>>>

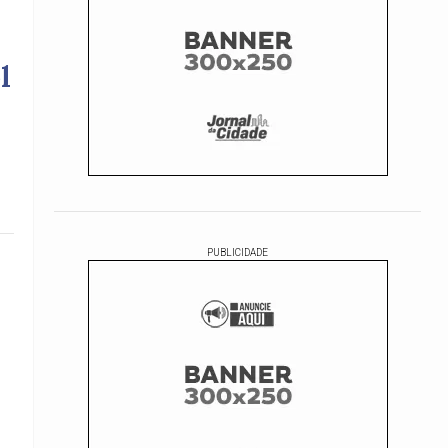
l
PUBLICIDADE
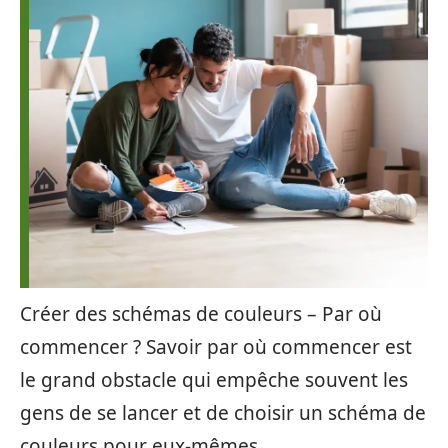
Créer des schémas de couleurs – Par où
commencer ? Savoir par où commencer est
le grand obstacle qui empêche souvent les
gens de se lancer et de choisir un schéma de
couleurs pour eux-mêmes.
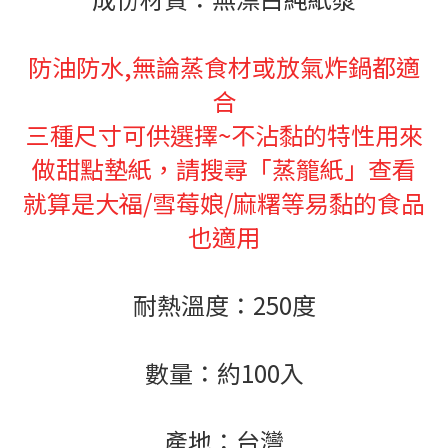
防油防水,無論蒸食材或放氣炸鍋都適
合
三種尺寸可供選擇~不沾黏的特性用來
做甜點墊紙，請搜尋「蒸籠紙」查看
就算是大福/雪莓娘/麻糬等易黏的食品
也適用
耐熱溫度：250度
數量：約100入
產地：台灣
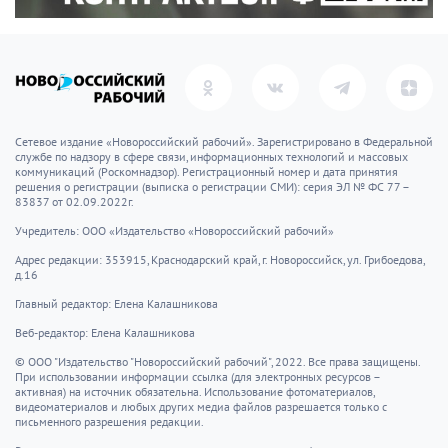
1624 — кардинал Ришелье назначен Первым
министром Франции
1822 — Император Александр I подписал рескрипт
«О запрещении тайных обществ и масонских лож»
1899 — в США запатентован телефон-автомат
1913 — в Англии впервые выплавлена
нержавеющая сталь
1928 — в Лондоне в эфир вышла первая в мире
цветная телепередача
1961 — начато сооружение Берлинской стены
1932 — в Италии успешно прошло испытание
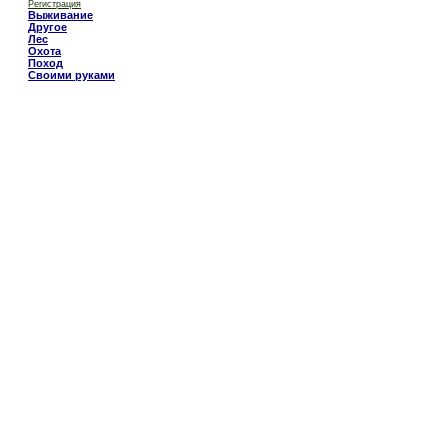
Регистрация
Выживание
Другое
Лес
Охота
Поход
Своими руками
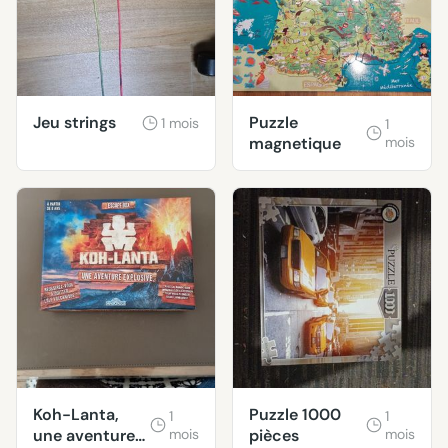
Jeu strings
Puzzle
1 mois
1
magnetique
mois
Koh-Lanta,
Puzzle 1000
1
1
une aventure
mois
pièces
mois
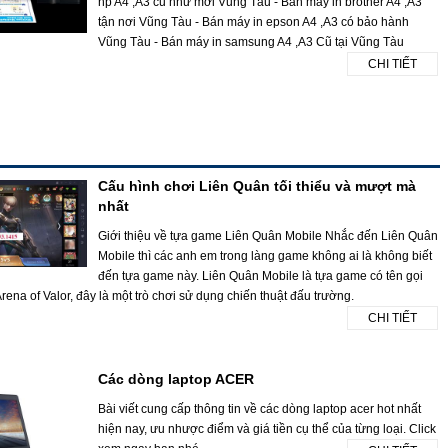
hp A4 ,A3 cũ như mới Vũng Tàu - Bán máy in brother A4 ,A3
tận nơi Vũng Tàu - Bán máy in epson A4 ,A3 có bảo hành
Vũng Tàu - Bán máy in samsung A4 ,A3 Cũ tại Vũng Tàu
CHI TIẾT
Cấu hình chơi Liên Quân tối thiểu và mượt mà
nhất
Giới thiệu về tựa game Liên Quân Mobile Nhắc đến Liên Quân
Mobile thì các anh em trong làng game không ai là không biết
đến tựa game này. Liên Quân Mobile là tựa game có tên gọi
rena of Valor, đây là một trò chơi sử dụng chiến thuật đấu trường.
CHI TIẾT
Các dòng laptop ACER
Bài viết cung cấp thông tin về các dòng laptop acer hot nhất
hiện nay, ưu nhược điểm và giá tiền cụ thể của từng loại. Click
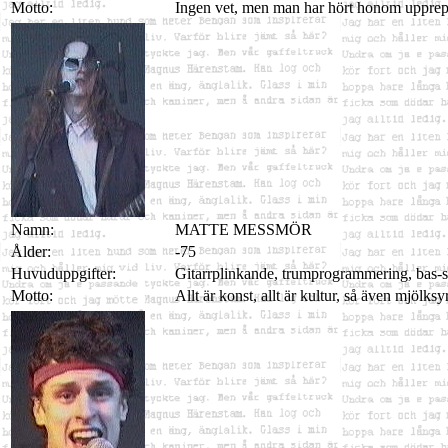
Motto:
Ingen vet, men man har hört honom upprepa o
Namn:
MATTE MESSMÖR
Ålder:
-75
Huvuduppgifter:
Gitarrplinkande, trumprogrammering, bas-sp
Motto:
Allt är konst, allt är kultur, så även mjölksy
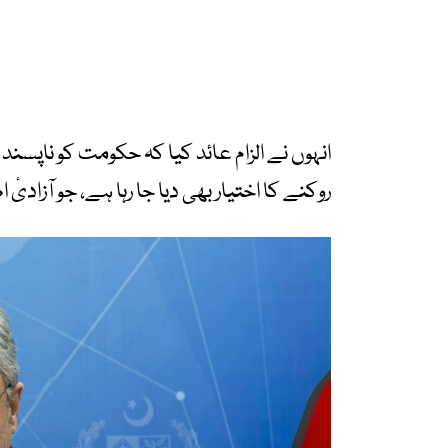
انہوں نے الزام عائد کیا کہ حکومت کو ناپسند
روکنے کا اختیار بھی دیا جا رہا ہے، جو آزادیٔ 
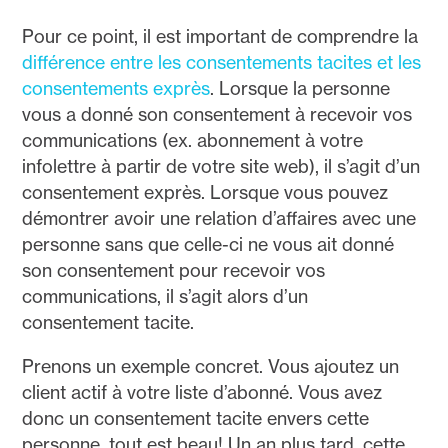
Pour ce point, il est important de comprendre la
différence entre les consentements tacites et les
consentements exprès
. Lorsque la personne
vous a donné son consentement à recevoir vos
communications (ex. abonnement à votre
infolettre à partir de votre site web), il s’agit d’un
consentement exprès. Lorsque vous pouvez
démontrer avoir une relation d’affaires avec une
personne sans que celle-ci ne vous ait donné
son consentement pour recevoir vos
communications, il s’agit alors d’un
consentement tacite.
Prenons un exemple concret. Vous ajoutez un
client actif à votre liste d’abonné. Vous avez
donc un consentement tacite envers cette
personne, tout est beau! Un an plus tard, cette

<<<

Your task is to find every line above containing the word "chơi" and copy it.

--- Written answer ---
Cấu hình chơi Liên Quân tối thiểu và mượt mà
rena of Valor, đây là một trò chơi sử dụng chiến thuật đấu trường.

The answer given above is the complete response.